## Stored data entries
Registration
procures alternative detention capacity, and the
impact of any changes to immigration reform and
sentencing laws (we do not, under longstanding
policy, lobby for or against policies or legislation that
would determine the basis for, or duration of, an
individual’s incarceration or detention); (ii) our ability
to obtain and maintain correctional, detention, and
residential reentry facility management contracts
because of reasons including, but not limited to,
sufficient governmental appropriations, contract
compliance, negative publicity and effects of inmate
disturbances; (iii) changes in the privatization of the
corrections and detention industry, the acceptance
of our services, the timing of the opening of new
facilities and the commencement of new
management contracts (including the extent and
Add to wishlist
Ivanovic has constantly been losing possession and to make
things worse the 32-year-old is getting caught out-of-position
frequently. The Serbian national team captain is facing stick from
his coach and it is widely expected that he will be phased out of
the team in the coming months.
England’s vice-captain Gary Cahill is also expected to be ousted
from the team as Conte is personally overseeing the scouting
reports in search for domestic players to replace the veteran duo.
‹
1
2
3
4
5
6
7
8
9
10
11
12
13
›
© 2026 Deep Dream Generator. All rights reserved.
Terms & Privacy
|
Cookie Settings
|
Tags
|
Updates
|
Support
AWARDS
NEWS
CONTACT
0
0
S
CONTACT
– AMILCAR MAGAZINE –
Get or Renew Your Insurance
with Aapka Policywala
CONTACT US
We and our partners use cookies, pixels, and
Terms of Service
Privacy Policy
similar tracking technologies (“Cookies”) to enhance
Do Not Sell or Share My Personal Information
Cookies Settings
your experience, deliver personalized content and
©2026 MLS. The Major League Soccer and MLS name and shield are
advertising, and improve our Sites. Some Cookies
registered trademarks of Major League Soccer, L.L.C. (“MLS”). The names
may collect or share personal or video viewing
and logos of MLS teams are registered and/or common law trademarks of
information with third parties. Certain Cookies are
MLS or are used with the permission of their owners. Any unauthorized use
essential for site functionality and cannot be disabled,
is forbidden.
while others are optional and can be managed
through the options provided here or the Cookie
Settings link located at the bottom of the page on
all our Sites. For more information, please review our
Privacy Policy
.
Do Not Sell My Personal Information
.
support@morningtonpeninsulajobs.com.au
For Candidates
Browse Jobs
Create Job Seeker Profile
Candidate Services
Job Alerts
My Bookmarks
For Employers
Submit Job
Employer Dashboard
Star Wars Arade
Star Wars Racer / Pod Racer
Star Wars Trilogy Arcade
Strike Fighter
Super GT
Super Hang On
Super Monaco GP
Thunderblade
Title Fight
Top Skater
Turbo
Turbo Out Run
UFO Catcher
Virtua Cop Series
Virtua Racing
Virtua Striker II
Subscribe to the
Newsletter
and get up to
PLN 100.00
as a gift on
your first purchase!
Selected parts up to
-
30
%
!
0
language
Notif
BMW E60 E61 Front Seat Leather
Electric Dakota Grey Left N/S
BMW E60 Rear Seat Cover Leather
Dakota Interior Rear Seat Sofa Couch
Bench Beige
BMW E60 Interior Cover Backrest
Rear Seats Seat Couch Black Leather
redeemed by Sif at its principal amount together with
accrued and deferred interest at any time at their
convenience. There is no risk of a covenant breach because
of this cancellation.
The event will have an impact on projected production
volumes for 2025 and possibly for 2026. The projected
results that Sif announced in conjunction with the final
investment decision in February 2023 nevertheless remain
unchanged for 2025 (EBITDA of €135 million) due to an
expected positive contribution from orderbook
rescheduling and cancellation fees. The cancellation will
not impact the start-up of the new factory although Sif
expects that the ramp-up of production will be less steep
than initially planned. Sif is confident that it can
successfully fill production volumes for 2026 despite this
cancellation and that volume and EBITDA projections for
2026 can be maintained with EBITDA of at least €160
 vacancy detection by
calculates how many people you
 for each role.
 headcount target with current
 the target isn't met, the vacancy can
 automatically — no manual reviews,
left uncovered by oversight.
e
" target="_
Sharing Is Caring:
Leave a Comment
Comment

## ASSIGNMENT
Among the entries, how many lines include the string "Wars"? Please reply with only the number.

## SOLUTION FOR THIS EXERCISE
3